● **TASK OBJECTIVE**
Give back an exact copy of the lines in the records below, from the line that has "This screenshot has height=2194, width=1295." through the line that has "Task: Click on the お問合せ", and nothing besides.

● **PROVIDED DATA**

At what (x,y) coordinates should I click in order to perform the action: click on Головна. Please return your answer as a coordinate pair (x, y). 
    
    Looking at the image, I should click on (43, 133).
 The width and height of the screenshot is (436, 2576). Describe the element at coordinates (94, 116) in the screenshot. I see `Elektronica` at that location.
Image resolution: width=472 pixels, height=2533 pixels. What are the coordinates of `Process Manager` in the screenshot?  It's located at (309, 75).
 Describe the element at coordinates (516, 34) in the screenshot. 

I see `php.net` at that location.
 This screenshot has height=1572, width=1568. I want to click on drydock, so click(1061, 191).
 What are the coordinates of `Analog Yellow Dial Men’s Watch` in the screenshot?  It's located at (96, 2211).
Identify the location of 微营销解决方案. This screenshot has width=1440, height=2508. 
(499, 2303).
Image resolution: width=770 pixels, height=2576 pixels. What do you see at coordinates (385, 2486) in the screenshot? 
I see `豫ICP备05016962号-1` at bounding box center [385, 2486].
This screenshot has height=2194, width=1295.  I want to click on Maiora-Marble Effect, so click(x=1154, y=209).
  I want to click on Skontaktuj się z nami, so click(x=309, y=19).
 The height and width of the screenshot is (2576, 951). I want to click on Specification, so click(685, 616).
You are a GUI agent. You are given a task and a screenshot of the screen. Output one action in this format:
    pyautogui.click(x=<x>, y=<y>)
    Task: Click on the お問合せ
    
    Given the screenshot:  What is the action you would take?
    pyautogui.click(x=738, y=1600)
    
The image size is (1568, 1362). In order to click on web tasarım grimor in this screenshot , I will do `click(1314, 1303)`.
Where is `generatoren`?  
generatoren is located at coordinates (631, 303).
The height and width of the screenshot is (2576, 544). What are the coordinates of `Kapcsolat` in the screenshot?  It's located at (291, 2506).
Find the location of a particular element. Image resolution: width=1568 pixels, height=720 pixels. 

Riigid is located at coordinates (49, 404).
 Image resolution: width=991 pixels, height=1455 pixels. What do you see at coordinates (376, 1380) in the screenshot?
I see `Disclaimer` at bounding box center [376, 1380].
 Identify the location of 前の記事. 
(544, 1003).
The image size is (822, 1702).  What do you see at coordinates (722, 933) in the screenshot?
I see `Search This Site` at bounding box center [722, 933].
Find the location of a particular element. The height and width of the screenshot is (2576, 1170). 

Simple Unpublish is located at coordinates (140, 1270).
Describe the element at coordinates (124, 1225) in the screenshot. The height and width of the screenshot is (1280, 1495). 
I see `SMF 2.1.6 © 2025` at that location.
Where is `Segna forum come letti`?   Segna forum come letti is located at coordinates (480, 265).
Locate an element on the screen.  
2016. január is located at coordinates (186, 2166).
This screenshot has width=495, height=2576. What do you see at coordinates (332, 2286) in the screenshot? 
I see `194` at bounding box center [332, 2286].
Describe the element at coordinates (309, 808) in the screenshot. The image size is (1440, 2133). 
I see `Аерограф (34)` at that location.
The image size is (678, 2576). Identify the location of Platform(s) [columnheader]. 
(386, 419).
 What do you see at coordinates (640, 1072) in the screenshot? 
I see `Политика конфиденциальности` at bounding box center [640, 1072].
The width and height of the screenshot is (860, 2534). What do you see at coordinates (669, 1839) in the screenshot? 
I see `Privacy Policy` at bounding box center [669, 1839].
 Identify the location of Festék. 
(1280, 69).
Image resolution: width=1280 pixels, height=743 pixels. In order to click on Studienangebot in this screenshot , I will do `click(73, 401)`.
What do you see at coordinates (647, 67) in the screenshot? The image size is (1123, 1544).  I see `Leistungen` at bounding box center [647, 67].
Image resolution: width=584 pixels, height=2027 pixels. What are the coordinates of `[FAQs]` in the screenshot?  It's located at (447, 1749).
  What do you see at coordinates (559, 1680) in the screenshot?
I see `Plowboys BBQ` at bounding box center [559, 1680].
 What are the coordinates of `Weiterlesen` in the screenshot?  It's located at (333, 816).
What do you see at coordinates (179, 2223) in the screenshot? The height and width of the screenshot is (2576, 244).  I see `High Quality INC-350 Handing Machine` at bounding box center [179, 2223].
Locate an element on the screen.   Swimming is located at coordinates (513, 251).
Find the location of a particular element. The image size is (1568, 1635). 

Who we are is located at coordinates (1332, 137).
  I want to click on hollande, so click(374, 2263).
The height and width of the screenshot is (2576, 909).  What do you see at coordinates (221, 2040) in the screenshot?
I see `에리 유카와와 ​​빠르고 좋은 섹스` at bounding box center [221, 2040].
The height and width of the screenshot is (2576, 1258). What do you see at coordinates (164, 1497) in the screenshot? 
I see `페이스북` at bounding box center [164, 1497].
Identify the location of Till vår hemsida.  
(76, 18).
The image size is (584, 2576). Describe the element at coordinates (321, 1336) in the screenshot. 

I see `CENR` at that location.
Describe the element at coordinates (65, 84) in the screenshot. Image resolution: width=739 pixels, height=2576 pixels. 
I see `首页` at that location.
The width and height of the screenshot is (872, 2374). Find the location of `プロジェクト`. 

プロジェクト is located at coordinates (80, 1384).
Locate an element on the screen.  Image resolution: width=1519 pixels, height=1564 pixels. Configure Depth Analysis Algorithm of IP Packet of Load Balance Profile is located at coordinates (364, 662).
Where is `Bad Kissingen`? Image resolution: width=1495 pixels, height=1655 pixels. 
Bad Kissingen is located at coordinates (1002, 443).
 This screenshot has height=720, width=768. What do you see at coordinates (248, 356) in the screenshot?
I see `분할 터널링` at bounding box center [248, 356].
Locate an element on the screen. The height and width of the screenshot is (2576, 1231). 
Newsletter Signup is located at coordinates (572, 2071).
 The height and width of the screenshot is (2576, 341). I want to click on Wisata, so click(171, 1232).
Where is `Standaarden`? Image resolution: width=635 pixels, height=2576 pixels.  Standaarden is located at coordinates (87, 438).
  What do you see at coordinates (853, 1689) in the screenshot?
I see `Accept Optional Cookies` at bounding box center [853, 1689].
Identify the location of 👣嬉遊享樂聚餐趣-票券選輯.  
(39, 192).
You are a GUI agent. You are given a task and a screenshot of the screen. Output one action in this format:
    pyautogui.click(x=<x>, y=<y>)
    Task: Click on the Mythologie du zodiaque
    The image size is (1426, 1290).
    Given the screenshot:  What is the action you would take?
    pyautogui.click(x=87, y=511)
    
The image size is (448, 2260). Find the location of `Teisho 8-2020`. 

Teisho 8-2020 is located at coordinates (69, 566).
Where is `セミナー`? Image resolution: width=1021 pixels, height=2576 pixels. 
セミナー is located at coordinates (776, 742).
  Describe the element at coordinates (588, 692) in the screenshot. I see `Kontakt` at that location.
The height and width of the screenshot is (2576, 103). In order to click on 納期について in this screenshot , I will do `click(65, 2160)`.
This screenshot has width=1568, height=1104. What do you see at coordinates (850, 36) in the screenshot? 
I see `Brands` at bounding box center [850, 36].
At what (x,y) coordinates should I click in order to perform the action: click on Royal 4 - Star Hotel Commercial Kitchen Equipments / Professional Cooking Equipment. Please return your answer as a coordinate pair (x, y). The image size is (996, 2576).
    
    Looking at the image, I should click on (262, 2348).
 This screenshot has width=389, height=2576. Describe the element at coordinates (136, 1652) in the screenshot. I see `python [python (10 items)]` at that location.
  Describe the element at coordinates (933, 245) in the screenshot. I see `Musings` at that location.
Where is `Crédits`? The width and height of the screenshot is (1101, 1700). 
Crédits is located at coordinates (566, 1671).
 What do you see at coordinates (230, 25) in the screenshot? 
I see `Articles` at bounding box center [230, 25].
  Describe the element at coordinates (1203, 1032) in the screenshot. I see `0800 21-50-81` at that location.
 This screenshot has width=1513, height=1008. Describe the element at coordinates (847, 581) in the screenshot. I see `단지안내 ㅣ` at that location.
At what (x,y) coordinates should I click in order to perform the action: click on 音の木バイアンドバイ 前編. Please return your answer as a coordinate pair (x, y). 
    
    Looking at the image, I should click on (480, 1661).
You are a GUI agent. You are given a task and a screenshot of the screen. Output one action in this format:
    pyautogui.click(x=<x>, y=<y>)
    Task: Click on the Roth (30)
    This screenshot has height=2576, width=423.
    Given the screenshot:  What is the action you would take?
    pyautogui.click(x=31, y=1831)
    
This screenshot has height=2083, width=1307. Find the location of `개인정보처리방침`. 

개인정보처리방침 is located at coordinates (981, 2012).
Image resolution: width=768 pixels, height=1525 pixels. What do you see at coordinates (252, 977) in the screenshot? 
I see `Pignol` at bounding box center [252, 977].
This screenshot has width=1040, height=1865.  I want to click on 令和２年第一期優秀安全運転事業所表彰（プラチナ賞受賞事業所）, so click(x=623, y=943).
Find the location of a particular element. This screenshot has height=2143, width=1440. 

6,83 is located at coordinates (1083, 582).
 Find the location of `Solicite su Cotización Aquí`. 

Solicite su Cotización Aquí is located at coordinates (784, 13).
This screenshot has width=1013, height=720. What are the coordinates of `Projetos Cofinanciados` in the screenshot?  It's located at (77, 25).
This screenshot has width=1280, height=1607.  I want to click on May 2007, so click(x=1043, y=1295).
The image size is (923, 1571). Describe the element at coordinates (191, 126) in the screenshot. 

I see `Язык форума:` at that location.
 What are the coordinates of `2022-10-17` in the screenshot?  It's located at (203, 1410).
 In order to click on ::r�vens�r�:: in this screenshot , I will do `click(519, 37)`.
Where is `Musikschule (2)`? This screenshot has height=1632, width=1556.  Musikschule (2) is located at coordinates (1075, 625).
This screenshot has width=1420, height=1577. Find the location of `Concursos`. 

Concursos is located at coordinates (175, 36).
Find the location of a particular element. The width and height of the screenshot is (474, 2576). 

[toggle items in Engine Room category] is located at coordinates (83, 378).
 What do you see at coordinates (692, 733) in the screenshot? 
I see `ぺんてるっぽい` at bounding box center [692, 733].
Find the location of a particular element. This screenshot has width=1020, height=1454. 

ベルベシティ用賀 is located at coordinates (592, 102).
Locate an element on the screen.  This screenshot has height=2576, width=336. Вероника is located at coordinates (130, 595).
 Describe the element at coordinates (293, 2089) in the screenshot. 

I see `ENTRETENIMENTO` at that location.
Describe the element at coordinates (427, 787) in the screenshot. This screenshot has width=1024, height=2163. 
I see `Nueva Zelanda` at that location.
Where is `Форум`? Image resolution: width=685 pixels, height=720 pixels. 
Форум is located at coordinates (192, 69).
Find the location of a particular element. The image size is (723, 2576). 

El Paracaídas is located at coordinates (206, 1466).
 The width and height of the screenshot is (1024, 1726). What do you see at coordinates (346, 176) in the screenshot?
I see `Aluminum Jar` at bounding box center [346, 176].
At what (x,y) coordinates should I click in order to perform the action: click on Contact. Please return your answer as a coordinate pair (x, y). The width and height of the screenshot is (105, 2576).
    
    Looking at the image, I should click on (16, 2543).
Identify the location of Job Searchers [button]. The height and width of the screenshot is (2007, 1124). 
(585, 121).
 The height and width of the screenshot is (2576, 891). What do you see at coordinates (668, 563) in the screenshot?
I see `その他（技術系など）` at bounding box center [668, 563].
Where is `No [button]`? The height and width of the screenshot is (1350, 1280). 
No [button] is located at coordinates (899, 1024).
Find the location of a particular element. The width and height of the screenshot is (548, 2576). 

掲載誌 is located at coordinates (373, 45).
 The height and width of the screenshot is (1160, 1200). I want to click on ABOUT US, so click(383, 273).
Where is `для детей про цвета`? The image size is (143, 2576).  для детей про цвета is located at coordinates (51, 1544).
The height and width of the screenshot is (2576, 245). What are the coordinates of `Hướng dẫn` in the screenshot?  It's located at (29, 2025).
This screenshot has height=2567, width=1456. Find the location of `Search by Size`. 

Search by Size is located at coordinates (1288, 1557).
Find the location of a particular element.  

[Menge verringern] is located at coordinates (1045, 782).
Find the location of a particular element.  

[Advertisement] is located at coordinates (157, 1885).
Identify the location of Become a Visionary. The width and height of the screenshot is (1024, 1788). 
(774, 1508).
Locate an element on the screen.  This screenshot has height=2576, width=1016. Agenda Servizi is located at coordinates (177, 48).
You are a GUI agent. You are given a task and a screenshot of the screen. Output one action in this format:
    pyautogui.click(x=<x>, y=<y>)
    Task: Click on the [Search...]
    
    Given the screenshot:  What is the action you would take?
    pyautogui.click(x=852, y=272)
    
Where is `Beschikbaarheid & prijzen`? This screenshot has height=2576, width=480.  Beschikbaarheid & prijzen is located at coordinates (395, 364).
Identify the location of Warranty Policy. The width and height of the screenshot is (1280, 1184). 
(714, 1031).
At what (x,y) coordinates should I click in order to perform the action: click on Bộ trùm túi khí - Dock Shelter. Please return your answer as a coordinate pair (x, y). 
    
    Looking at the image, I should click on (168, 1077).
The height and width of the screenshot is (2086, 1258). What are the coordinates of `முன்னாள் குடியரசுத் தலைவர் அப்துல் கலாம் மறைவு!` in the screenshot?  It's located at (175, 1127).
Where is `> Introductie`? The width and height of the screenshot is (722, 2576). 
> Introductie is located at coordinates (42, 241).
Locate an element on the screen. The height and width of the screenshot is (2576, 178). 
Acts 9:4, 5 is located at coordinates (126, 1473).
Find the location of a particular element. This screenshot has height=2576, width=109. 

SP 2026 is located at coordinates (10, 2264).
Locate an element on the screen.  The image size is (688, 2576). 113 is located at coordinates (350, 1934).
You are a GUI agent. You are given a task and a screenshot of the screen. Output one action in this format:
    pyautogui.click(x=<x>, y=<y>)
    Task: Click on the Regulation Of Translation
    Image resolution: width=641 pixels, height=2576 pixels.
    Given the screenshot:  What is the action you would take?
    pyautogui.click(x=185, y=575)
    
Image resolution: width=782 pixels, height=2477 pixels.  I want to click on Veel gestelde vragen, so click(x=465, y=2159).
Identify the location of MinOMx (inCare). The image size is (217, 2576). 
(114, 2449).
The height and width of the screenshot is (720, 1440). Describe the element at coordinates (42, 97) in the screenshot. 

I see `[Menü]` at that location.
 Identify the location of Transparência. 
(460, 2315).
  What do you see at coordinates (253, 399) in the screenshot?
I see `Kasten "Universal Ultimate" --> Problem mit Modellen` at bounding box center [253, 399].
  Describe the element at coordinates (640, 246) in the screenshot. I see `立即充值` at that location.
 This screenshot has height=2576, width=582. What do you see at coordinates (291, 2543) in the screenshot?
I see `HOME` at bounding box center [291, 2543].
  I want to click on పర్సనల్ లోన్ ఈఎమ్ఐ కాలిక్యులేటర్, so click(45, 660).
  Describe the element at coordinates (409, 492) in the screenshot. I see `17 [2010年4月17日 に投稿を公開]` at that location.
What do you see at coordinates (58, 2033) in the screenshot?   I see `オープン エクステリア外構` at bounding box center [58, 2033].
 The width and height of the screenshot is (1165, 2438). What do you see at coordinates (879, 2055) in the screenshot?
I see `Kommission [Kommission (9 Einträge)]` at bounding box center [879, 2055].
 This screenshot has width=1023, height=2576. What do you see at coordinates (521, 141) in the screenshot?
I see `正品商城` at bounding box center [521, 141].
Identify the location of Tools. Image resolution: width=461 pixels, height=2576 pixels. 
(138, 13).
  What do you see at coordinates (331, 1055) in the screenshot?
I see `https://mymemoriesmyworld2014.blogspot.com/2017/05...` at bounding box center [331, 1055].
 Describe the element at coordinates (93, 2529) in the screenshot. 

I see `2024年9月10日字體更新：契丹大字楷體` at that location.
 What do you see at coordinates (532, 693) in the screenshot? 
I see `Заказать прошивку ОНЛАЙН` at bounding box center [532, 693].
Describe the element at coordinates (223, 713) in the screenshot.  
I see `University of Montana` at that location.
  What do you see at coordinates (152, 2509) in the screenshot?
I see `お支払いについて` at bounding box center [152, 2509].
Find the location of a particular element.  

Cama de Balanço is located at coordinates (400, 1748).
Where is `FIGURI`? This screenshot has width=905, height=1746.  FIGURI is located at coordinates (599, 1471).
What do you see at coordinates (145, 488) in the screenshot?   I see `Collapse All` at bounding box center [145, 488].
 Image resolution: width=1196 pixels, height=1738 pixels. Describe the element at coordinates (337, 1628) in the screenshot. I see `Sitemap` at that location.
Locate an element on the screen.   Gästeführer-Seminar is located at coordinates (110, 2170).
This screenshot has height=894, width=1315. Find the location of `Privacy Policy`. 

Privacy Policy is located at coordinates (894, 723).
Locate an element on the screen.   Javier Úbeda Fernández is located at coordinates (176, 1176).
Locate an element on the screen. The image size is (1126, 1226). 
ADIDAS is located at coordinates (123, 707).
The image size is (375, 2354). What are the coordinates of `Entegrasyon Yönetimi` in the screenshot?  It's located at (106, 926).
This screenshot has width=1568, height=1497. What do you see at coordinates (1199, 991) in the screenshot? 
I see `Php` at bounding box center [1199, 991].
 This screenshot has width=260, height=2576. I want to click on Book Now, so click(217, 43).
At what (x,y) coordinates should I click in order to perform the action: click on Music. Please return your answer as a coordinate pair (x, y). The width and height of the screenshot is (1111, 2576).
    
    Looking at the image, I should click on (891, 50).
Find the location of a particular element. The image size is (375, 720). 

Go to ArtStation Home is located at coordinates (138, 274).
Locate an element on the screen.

● **OUTPUT FOR THIS EXERCISE**
This screenshot has height=2194, width=1295.  I want to click on Maiora-Marble Effect, so click(x=1154, y=209).
  I want to click on Skontaktuj się z nami, so click(x=309, y=19).
 The height and width of the screenshot is (2576, 951). I want to click on Specification, so click(685, 616).
You are a GUI agent. You are given a task and a screenshot of the screen. Output one action in this format:
    pyautogui.click(x=<x>, y=<y>)
    Task: Click on the お問合せ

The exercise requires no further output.